I'm going to be running some DC powered equipment on my tower. Preamps at
least, maybe a downconverter and perhaps a 1.2 GHz brick. I've been
planning to run power to the tower and install a DC bus in a raintight box.
I have a number of surplus power supplies that have terminals labeled +s
and -s (sense). They are currently jumpered to the + and - output terminals
but if the jumpers are cut and two separate pairs are run to the load, the
power supply is supposed to adjust the voltage at the output terminals to
maintain the correct voltage at the load (compensate for the loss in the
connecting wires). Does anyone have experience with this? I don't really
want to run super-heavy gauge wire to the bus box and this looks like a good
alternative. Will the power supply adjust over its fill range to
compensate? Some of them are variable from 0 - 32 Volts; that could allow
the use of fairly small wire, but there must be some limits on how this
system works. Unfortunately, I have no manuals for the supplies, but I am
going to look for them.
Anyone with experience with using the +s and -s feature of these supplies?
Thanks & 73 - JC, K0HPS
[mailto:firstname.lastname@example.org]On Behalf Of Jim Lux
Sent: Thursday, September 07, 2006 7:26 AM
Subject: [TowerTalk] "bias Tee" from MFJ and others
Does anyone have practical experience with HF bias tees used to send
DC power up the coax? For instance, MFJ has one that is about
I'm sure they are just a series capacitor in the RF path and a RF
choke in the DC path, but what sort of values do they have? and, more
interestingly, what are the component ratings? The MFJ site says 1
Amp and 50VDC, which is the DC path (what's the series resistance of
that choke, though?), but I'm curious about the RF path.

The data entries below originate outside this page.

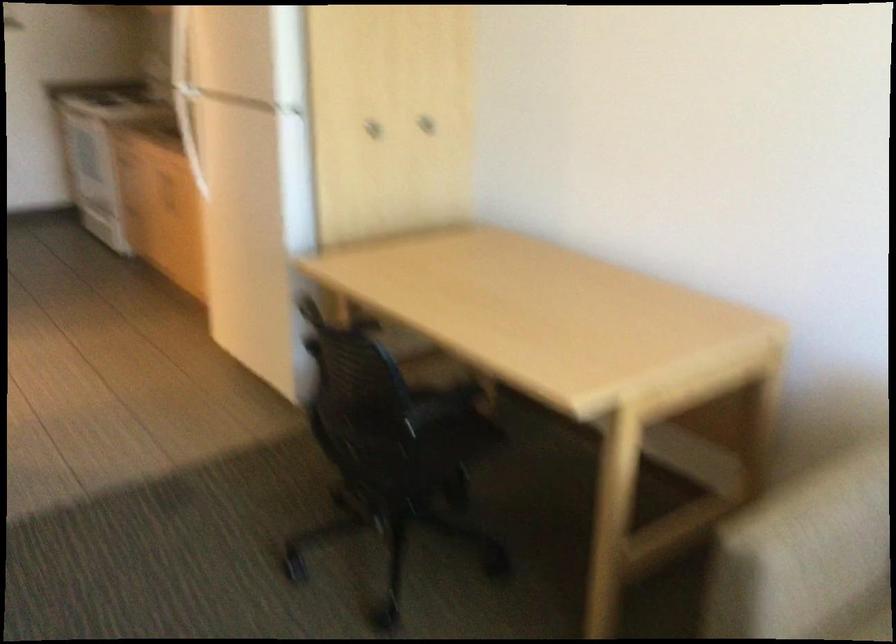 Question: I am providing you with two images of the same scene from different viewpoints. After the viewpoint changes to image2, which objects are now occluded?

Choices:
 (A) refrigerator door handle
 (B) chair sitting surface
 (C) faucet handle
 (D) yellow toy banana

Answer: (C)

We have some MFJ remote switches at W6VIO which use the same
technique to send the relay current up the coax, and as I recall,
there's just a couple of disk caps for the DC block. At 1.5 kW,
those caps have to handle 6 Amps or so of RF without significant heating.
Other sources than MFJ? (e.g. Tessco?)
What about designs to handle more DC power?
What about interaction with transient suppression devices? What
order do you put the bias tee and transient suppressor?
Feedline to antenna: transient suppressor: bias tee: rig?
What about at the antenna end?
How could you do this and still have a DC grounded antenna? (the load
at the antenna end is presumably low Z for DC, and you could bypass
around it for RF that gets through the choke
I'm looking at schemes to run equipment that's a bit more than just a
bunch of relays at a remote antenna location and sending the the
power and signalling up the same 1000 ft run of coax.